This will be the last time the sounds of Rolling Thunder's motorcycles will echo throughout the country's highways on the way to Washington, D.C., as the organization has decided to end its 32-year annual Memorial Day weekend Ride for Freedom.
Since the veterans advocacy group's beginnings in 1987, Rolling Thunder's mission has been to highlight the lack of government accountability for service members who have been prisoners of war (POW) and missing in action (MIA).
Once in the nation's capital, the riders form a slow motorcycle procession from the Pentagon parking lot, across the Memorial Bridge and to the Vietnam Veterans Memorial wall.
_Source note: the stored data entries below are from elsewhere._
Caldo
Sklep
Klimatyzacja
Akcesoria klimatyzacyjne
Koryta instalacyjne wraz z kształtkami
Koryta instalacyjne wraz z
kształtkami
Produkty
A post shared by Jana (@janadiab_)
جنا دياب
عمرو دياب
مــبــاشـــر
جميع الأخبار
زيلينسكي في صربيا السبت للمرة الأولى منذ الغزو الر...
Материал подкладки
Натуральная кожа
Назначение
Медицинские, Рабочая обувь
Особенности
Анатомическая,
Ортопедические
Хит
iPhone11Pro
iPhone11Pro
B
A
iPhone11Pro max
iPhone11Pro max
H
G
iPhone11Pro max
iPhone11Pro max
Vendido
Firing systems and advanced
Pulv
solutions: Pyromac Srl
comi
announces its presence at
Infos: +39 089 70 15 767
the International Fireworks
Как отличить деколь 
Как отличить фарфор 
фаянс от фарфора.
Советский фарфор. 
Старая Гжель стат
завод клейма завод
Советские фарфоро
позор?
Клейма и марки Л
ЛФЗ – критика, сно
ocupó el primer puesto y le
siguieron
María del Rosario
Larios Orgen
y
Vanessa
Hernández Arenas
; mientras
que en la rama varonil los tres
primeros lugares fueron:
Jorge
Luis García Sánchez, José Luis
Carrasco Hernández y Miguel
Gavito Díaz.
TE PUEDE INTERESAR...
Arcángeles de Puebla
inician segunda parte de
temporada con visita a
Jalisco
The founders of Rolling Thunder, Artie Muller and Ray Manzo, planned the first gathering in Washington during Memorial Day weekend of 1988. They reached out to fellow veterans, their families and advocates, enlisting help to get their voices heard through a demonstration in the nation's capital.
Their arrival was announced by the roar of their motorcycles, a sound that members compare to the 1965 bombing campaign against North Vietnam dubbed Operation Rolling Thunder.
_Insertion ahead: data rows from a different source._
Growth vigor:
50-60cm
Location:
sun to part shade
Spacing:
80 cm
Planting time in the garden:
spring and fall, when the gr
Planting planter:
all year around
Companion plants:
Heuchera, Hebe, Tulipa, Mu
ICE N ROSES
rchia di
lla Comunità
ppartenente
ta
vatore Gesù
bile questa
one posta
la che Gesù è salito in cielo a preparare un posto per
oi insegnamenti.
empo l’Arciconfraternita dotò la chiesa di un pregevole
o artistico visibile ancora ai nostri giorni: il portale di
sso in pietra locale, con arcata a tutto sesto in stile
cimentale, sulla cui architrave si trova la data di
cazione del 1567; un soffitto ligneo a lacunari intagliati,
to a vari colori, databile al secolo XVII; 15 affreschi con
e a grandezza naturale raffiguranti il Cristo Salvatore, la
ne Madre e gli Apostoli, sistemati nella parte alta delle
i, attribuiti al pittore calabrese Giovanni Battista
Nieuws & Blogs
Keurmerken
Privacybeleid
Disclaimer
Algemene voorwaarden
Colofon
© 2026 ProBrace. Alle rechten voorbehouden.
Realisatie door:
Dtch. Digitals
About 1,500 riders from across the country converged in Washington in 1988, and the annual event has attracted an estimated 900,000 participants over the more than 30 years, including veterans from recent wars, according to the group.
Vietnam veteran Rick Grimes began participating in the Ride for Freedom in the late 1990s, when he lived in nearby Alexandria, Va. He described the diverse participants the event attracts, including “physicians, lawyers and dentists riding alongside people who come out of all the body shops, really tough guys from the biker clubs who show up and they are all leathered up, and it's just a very fascinating event."
"It's a thrill to be able to ride with all these folks. Many of them spend all year long preparing their bikes,” Grimes said.
He recalled a year when a Marine sniper who served in Afghanistan attended the ride just after receiving his artificial legs and was able to ride on the back of a trike motorcycle. When people saw him, police escorted the man to the very front of all the bikers. The organizers gathered around him and thanked him for his service.